* RECORDED DATA *
···
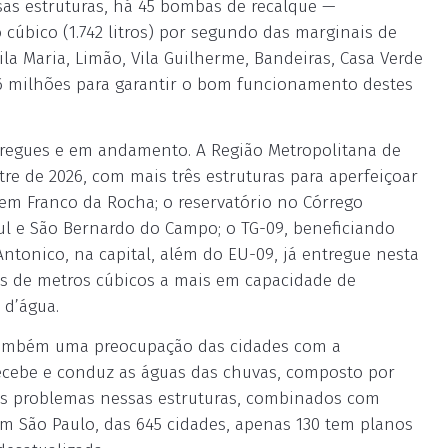
sas estruturas, há 45 bombas de recalque —
cúbico (1.742 litros) por segundo das marginais de
ila Maria, Limão, Vila Guilherme, Bandeiras, Casa Verde
,6 milhões para garantir o bom funcionamento destes
tregues e em andamento. A Região Metropolitana de
re de 2026, com mais três estruturas para aperfeiçoar
 em Franco da Rocha; o reservatório no Córrego
Sul e São Bernardo do Campo; o TG-09, beneficiando
Antonico, na capital, além do EU-09, já entregue nesta
es de metros cúbicos a mais em capacidade de
 d’água.
 também uma preocupação das cidades com a
ecebe e conduz as águas das chuvas, composto por
mos problemas nessas estruturas, combinados com
m São Paulo, das 645 cidades, apenas 130 tem planos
···
* EXERCISE INSTRUCTIONS *
Which lines above hold the string "estruturas"? Please copy all of them.

* ANSWER TO THIS TASK *
sas estruturas, há 45 bombas de recalque —
re de 2026, com mais três estruturas para aperfeiçoar
mos problemas nessas estruturas, combinados com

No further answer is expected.